If you Google resources about marriage and unemployment, you will find a lot of great stuff – for the spouse who is unemployed. Unfortunately, there aren’t so many resources for the employed spouse.

I came by my status as “the one with a job” pretty organically. My husband began looking for a job during his last year of law school. When he didn’t find one right away, we moved to Chicago so he could take the Bar here and keep looking.

He passed the Bar and was admitted as an attorney. “Certainly” we thought. “Finding a job will be that much easier.”

Spoiler alert! It hasn’t been easy. At all. We’re ten months post-law school now and still looking. There have been highs and lows and the stress-level around here is palpable. Thankfully, we haven’t resorted to picking on each other or having knock down drag out fights in the alley. Moreover, we are extremely lucky to have a supportive family network.

In case you were wondering, here are a few things that I’ve learned about being the employed one:

  • Nobody cares how you feel.

It’s really harsh when you put it like that, but in my experience, it’s been the truth. Nobody cares how I feel. However, they do care about how “sad” or “frustrated” or “exhausted” Bret must feel. I know they mean well, but sometimes I want to stamp my feet and say “But what about me?! Why doesn’t anyone care how I feel?” Fortunately for all involved, I’ve grown out of temper tantrums.

Instead of having public meltdowns, we’ve instituted a household policy where I get to be as upset as I want sometimes and Bret has to just roll with it. He doesn’t get to counter with how upset he is. After I finish with my crying jag, I perk up and go back to being the supportive wife and friend.

  • Your spouse’s unemployment is not a reason to slack off around the house.

It would be so easy for me to completely turn over all housework to my husband. In fact, on busy work weeks, I have. However, I’ve always done the laundry and cleaned the bathrooms and made the meal plan. It’s not fair for me to stop doing those things. Just because he’s unemployed doesn’t mean that he’s my housekeeper.

  • At the same time, your spouse’s unemployment does not entitle them to completely check out on the housework.

Conversely, I refuse to let Bret’s unemployment turn our relationship into one where he mopes all day while I run around to keep up with the necessary household chores. He still cleans the bunny cage, vacuums and handles all the car maintenance. (Have I mentioned that I’m bad at cars?) Even better, he knows that sometimes, I’m going to ask him to pitch in a little bit more because he has the time.

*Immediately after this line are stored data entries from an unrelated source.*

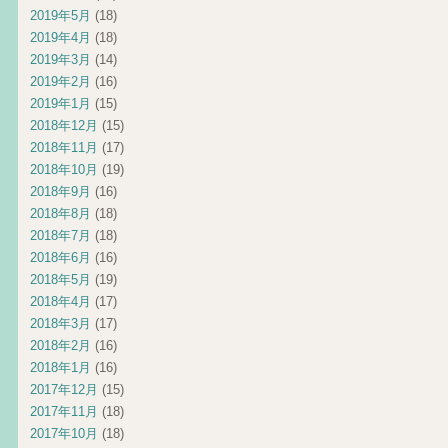
2019年5月
(18)
2019年4月
(18)
2019年3月
(14)
2019年2月
(16)
2019年1月
(15)
2018年12月
(15)
2018年11月
(17)
2018年10月
(19)
2018年9月
(16)
2018年8月
(18)
2018年7月
(18)
2018年6月
(16)
2018年5月
(19)
2018年4月
(17)
2018年3月
(17)
2018年2月
(16)
2018年1月
(16)
2017年12月
(15)
2017年11月
(18)
2017年10月
(18)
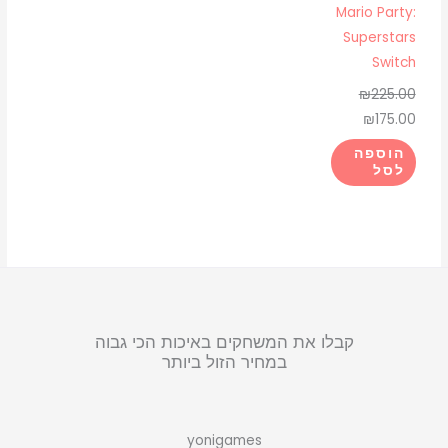
Mario Party:
Superstars
Switch
₪
225.00
₪
175.00
הוספה
לסל
קבלו את המשחקים באיכות הכי גבוה
במחיר הזול ביותר
yonigames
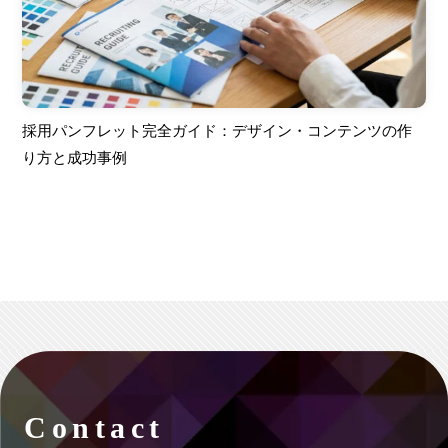
採用パンフレット完全ガイド：デザイン・コンテンツの作
り方と成功事例
Contact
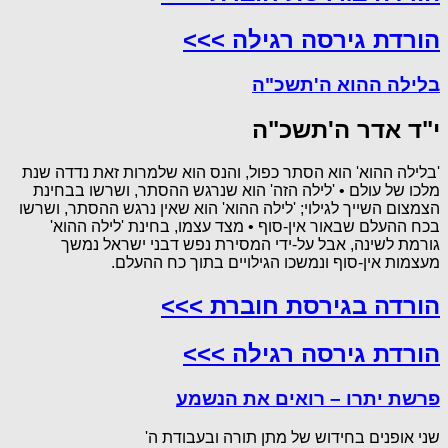
הורדת גירסה רגילה >>>
בלילה ההוא ה'תשכ"ה
י"ד אדר ה'תשכ"ה
'בלילה ההוא' הוא הסתר כפול, והנס הוא שלמרות זאת נדדה שנת
מלכו של עולם • 'לילה הזה' הוא שנרגש ההסתר, ושרשו בבחינת
הצמצום השייך לגילוי; 'לילה ההוא' הוא שאין נרגש ההסתר, ושרשו
בכח ההעלם שבאור אין-סוף • מצד עצמו, בחינת 'לילה ההוא'
גורמת לשינה, אבל על-ידי המסירת נפש דבני ישראל נמשך
מעצמות אין-סוף ונמשכו הגילויים בתוך כח ההעלם.
הורדה בגירסת חוברת >>>
הורדת גירסה רגילה >>>
פרשת יתרו – רואים את הנשמע
שני אופנים בחידוש של מתן תורה ובעבודת ה'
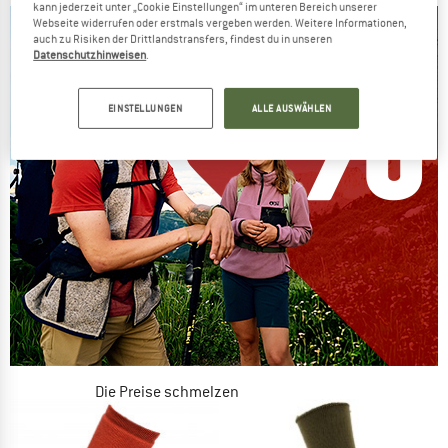
kann jederzeit unter „Cookie Einstellungen“ im unteren Bereich unserer
Webseite widerrufen oder erstmals vergeben werden. Weitere Informationen,
auch zu Risiken der Drittlandstransfers, findest du in unseren
Datenschutzhinweisen
.
EINSTELLUNGEN
ALLE AUSWÄHLEN
Die Preise schmelzen
JETZT BIS ZU 50% RABATT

  • Constant communication is important.

There was a time, back when Bret was in law school and I was working in a shoe store, that he looked at me and said “Hey, the rent is due tomorrow and I’m basically out of loan money, you can write the check right?” I wrote the check, but it took some doing (and a small loan from a friend). It was a panicked 24 hours.

It wasn’t that we didn’t have the money, it was that he was completely unaware of when my paydays were. That was entirely my fault because I didn’t communicate that information to him. These days, we make sure to check in on financial issues often so we don’t miss payments, have unnecessary fights or – y’know – get evicted.

  • Picking someone or something to be mad at is incredibly cathartic.

…as long as it isn’t your spouse.

Over the course of the past ten months, I’ve been mad at everyone from my mother-in-law to my husband’s high school debate coach to the career services center at the law school. Of course, I never tell any of these people this, but choosing a random new target for my mental rage helps me let out my frustration without pinning it all on my husband.

  • Focus on the positive.

Dealing with an unemployed spouse is an all-around pretty terrible experience. However, I have found a few positive elements to focus on. For example, we’ve been able to spend more time with our grandparents at the holidays and during the summer because we can travel whenever we want. We can visit museums in the middle of the afternoon and we’ve gotten to spend a lot of “quality time” together since Bret is home all day.

You never know, I might actually miss him when he goes back to work.